The 9 Arts Of Spiritual Conversations: Walking Alongside People Who Believe Differently, by Mary Schaller & John Crilly
[Note: This book was provided free of charge by Tyndale Momentum in exchange for an honest review.]
Before reading this book, I had never heard of Q Place, which holds conversations where the majority of people are questioners or seekers and not believers, but which are set up in order to encourage such people to look to the Bible and take it seriously. Both of the book’s authors happen to be deeply involved in the organization, with Mary Schaller serving as president and John Crilly as a former national field director. There is an irony at the heart of this book, in that it seeks to present a model of Christianity that focuses on respectful dialogue with unbelievers, or those who believe differently, criticizing believers who adopt a model for evangelism that involves a bait and switch, only to write a book that is itself a giant bait and switch affair in that it seeks to promote itself as providing 9 lost arts of spiritual conversations only to end up promoting Q Place. One wonders if the authors were reflective on any level about the hypocrisy of criticizing others for engaging in conversations for the purpose of promoting a certain agenda only to do the same thing. Certainly the authors believe in their organization, but so too do believers believe in the agenda that they are trying to promote. Ironically, this book ends up being a classic example of that which the pages of this book frequently criticize.

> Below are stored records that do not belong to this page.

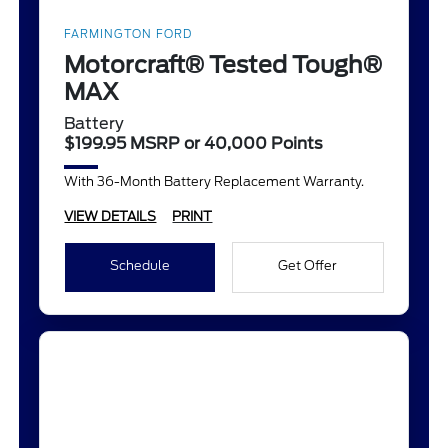
FARMINGTON FORD
Motorcraft® Tested Tough®
MAX
Battery
$199.95 MSRP or 40,000 Points
With 36-Month Battery Replacement Warranty.
VIEW DETAILS
PRINT
Schedule
Get Offer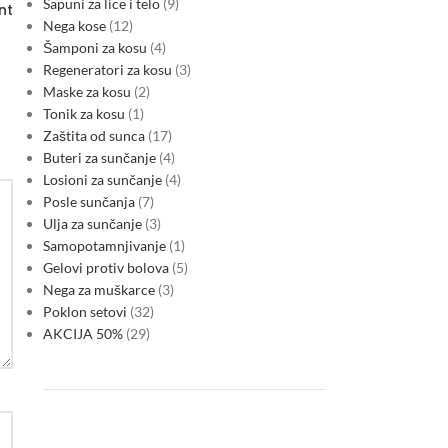
Sapuni za lice i telo
9
nt
Nega kose
12
Šamponi za kosu
4
Regeneratori za kosu
3
Maske za kosu
2
Tonik za kosu
1
Zaštita od sunca
17
Buteri za sunčanje
4
Losioni za sunčanje
4
Posle sunčanja
7
Ulja za sunčanje
3
Samopotamnjivanje
1
Gelovi protiv bolova
5
Nega za muškarce
3
Poklon setovi
32
AKCIJA 50%
29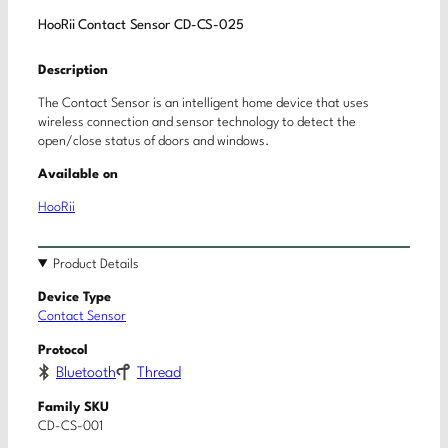
HooRii Contact Sensor CD-CS-025
Description
The Contact Sensor is an intelligent home device that uses
wireless connection and sensor technology to detect the
open/close status of doors and windows.
Available on
HooRii
Product Details
Device Type
Contact Sensor
Protocol
Bluetooth
Thread
Family SKU
CD-CS-001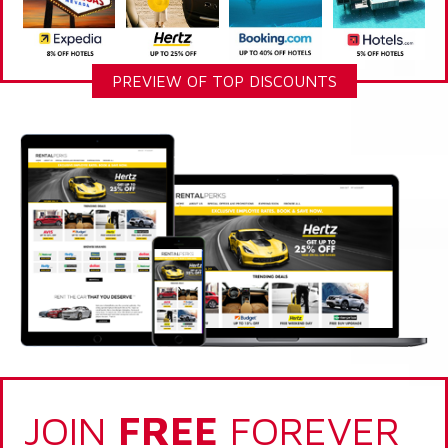
PREVIEW OF TOP DISCOUNTS
JOIN
FREE
FOREVER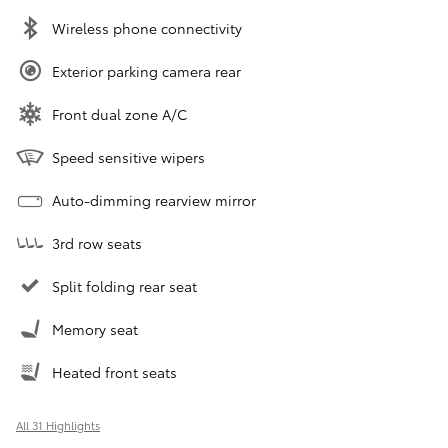
Wireless phone connectivity
Exterior parking camera rear
Front dual zone A/C
Speed sensitive wipers
Auto-dimming rearview mirror
3rd row seats
Split folding rear seat
Memory seat
Heated front seats
All 31 Highlights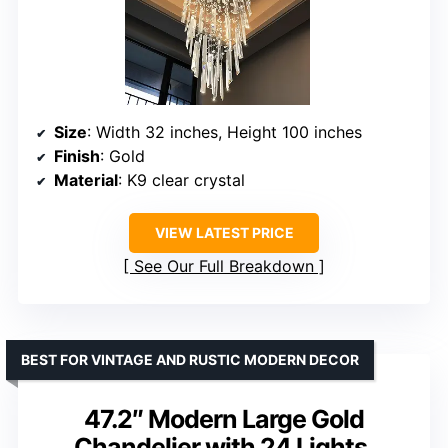
Size
: Width 32 inches, Height 100 inches
Finish
: Gold
Material
: K9 clear crystal
VIEW LATEST PRICE
See Our Full Breakdown
BEST FOR VINTAGE AND RUSTIC MODERN DECOR
47.2″ Modern Large Gold
Chandelier with 24 Lights,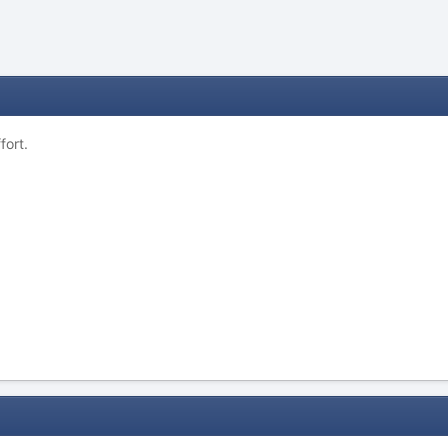
fort.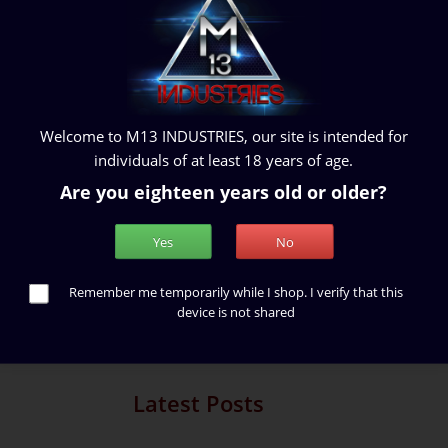
What Is Lorem Ipsum?
Welcome to M13 INDUSTRIES, our site is intended for
0
1015 Views
individuals of at least 18 years of age.
ng about or investigating a
Lorem Ipsum is simply dummy text
of learning and spending time
typesetting industry. Lorem Ipsum h
Are you eighteen years old or older?
aca...
standard dummy text ever since the.
Yes
No
Read More
Remember me temporarily while I shop. I verify that this
device is not shared
Showi
Latest Posts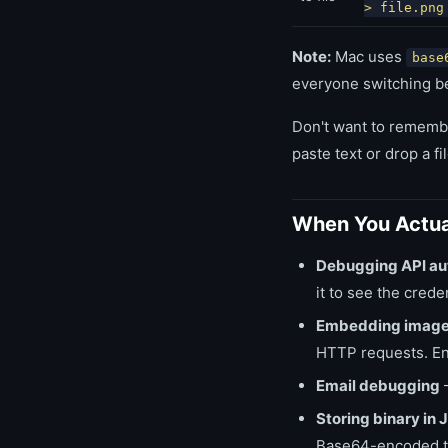
> file.png
Note:
Mac uses
base
everyone switching b
Don't want to rememb
paste text or drop a fil
When You Actua
Debugging API au
it to see the crede
Embedding image
HTTP requests. Enc
Email debugging
—
Storing binary i
Base64-encoded to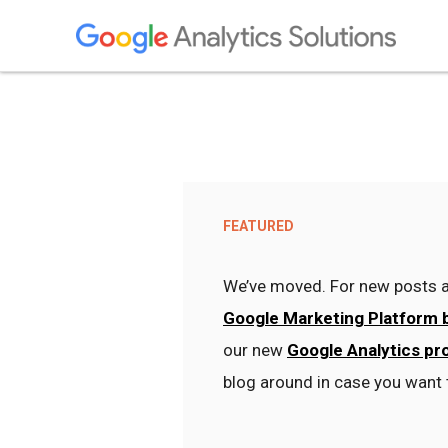
FEATURED
We’ve moved. For new posts a
Google Marketing Platform 
our new
Google Analytics pr
blog around in case you want 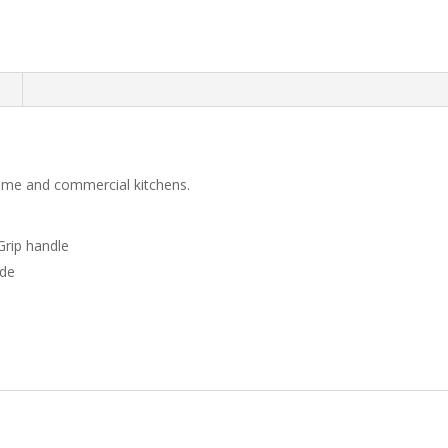
n
 home and commercial kitchens.
Grip handle
ade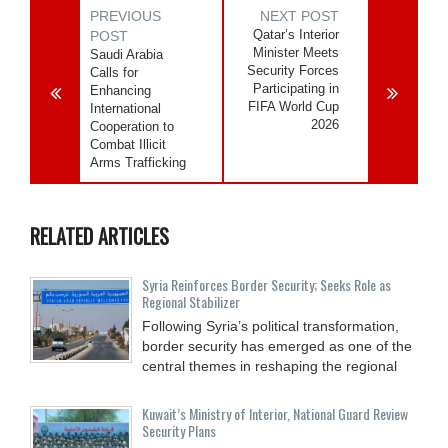
PREVIOUS
NEXT POST
Qatar’s Interior
POST
Minister Meets
Saudi Arabia
Security Forces
Calls for
Participating in
Enhancing
FIFA World Cup
International
2026
Cooperation to
Combat Illicit
Arms Trafficking
RELATED ARTICLES
Syria Reinforces Border Security; Seeks Role as
Regional Stabilizer
Following Syria’s political transformation,
border security has emerged as one of the
central themes in reshaping the regional
Kuwait’s Ministry of Interior, National Guard Review
Security Plans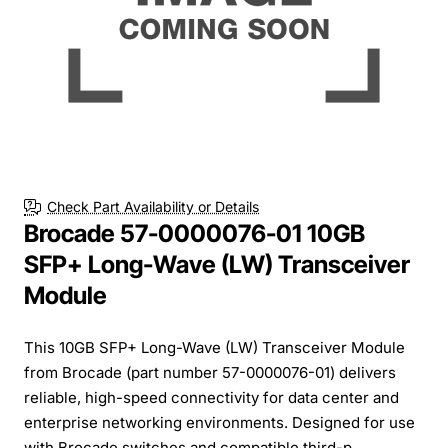
Check Part Availability or Details
Brocade 57-0000076-01 10GB
SFP+ Long-Wave (LW) Transceiver
Module
This 10GB SFP+ Long-Wave (LW) Transceiver Module
from Brocade (part number 57-0000076-01) delivers
reliable, high-speed connectivity for data center and
enterprise networking environments. Designed for use
with Brocade switches and compatible third-p...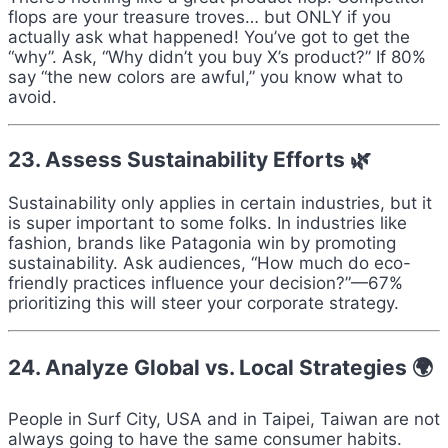
flops are your treasure troves… but ONLY if you
actually ask what happened! You’ve got to get the
“why”. Ask, “Why didn’t you buy X’s product?” If 80%
say “the new colors are awful,” you know what to
avoid.
23. Assess Sustainability Efforts 🌿
Sustainability only applies in certain industries, but it
is super important to some folks. In industries like
fashion, brands like Patagonia win by promoting
sustainability. Ask audiences, “How much do eco-
friendly practices influence your decision?”—67%
prioritizing this will steer your corporate strategy.
24. Analyze Global vs. Local Strategies 🌍
People in Surf City, USA and in Taipei, Taiwan are not
always going to have the same consumer habits.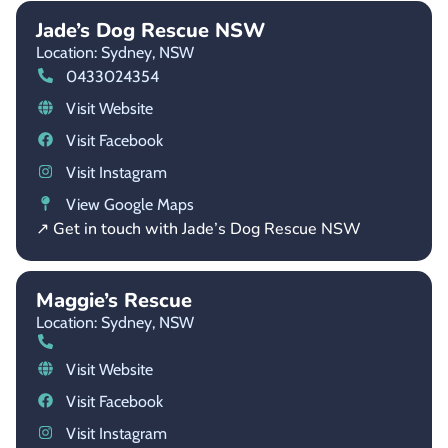
Jade’s Dog Rescue NSW
Location: Sydney,
NSW
0433024354
Visit Website
Visit Facebook
Visit Instagram
View Google Maps
↗ Get in touch with Jade’s Dog Rescue NSW
Maggie’s Rescue
Location: Sydney,
NSW
Visit Website
Visit Facebook
Visit Instagram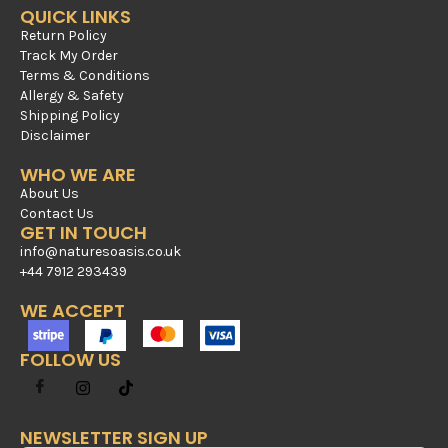
QUICK LINKS
Return Policy
Track My Order
Terms & Conditions
Allergy & Safety
Shipping Policy
Disclaimer
WHO WE ARE
About Us
Contact Us
GET IN TOUCH
info@naturesoasis.co.uk
+44 7912 293439
WE ACCEPT
FOLLOW US
NEWSLETTER SIGN UP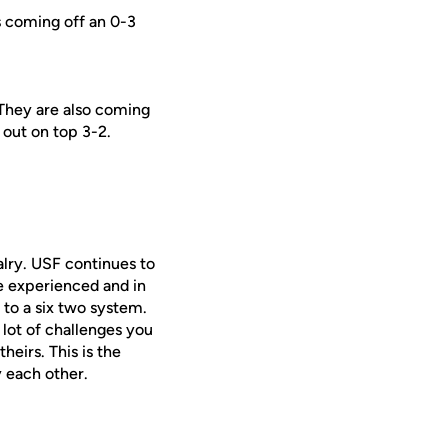
s coming off an 0-3
 They are also coming
 out on top 3-2.
alry. USF continues to
e experienced and in
 to a six two system.
 lot of challenges you
eirs. This is the
y each other.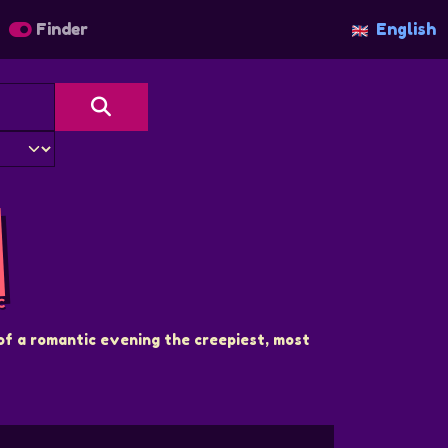
Finder
English
C
of a romantic evening the creepiest, most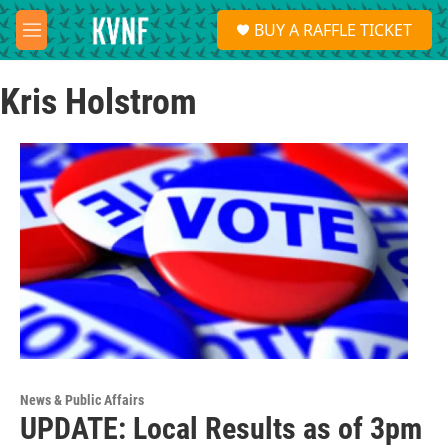
Skip to main content
S
BUY A RAFFLE TICKET
e
M
a
e
r
n
c
Kris Holstrom
u
h
u
e
r
y
News & Public Affairs
UPDATE: Local Results as of 3pm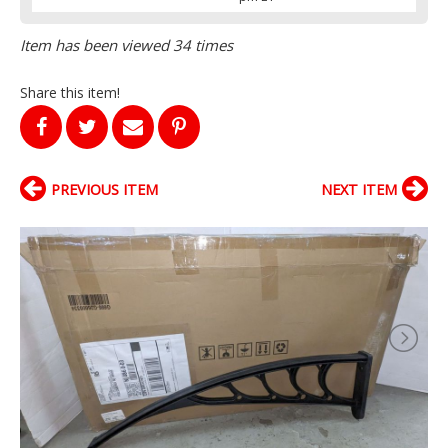
Item has been viewed 34 times
Share this item!
PREVIOUS ITEM
NEXT ITEM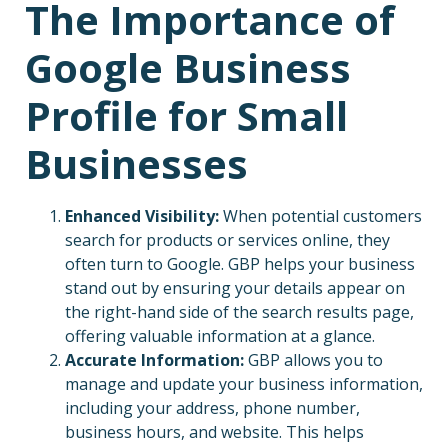
The Importance of
Google Business
Profile for Small
Businesses
Enhanced Visibility:
When potential customers
search for products or services online, they
often turn to Google. GBP helps your business
stand out by ensuring your details appear on
the right-hand side of the search results page,
offering valuable information at a glance.
Accurate Information:
GBP allows you to
manage and update your business information,
including your address, phone number,
business hours, and website. This helps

Even so, the contents of this book, at least the first 220 pages of it or so, are immensely worthwhile apart from the sales pitch at the end for Q Place in the last two chapters. The authors begin in a good place, looking at the example of Jesus Christ in the way that he related to other people through his heart and habits, and introducing nine relational practices of Jesus Christ that the authors urge us to follow, even if they do not necessarily follow them themselves. The nine practices are divided into three sets of three that take up the next nine chapters of the book: three practices relating to “getting ready” to have a relationship with others by noticing others, praying for others, and listening to others. The next three practices relate to getting started in a relationship with others by asking questions, loving and welcoming others. The last three practices keep a relationship going by facilitating, serving together, and sharing. The last two chapters, which is a case of subtraction by addition given the sales pitch they contain, look at ongoing spiritual conversations believers can have if they set up a Q Place which would help, according to the authors, turn cups of cold water into rivers of living water.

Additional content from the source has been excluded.